Using a man-made virus, researchers were able to gather information about how certain types of memories are formed.
There’s a reason why people use their locations to help remember significant events in their lives. For example, when recalling the fall of the Twin Towers, many will recite where they were when they heard the news or saw the footage on television.
Scientists call this episodic memory formation. They suggest it is possible that by connecting several aspects of an event to a single location and time frame a more complete memory is retained and is able to be recalled at a later date. A person thinking back to an impactful event may remember not only where they were, but who they were with, what colors the walls were and where the furniture positioned in the room.
Not a lot is understood about the mechanisms behind this type of memory formation. It has long been believed that there were several regions of the brain instrumental to episodic memories, however the specific ones had not been clearly identified.
New research, utilizing new technology, has shed a bit of light onto the topic. In a study out of Dartmouth and the University of North Carolina, researchers discovered that a previously underexplored region of the brain appears to play an important role in the development of episodic memories.
The area is known as the retrosplenial cortex. It associated with not only the formation of memories but the incorporation of the several types of stimulation encountered in any environment. It appears to be the place in the brain where all the pieces of perception come together to form an understanding of a person’s surroundings.
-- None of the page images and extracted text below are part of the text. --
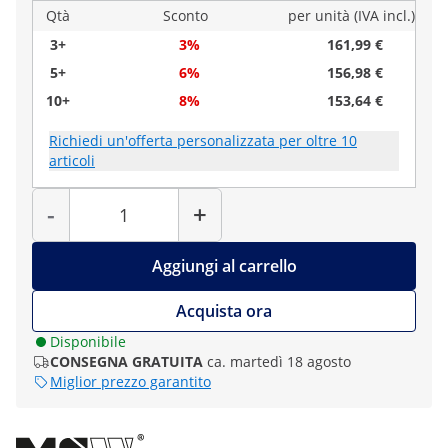
Qtà
Sconto
per unità (IVA incl.)
3+
3%
161,99 €
5+
6%
156,98 €
10+
8%
153,64 €
Richiedi un'offerta personalizzata per oltre 10
articoli
Quantità
-
+
Aggiungi al carrello
Acquista ora
Disponibile
CONSEGNA GRATUITA
ca. martedì 18 agosto
Miglior prezzo garantito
By inserting a synthetic virus into a rat’s brain that acts as a “remote control” researchers were able to temporarily inhibit brain activity in target areas. When shutting down the retrosplenial cortex, researchers found that rats could no longer learn to associate presented stimuli with the appearance of food.
The current research was not done with a specific clinical application in mind; however, the ability to temporarily alter brain function in this way has never been available before now. The researchers involved are optimistic that new insights into the brain and diseases related to the brain could be gleaned using this technique. They say this could be especially true if the technology could be used to excite brain activity as well as hinder it.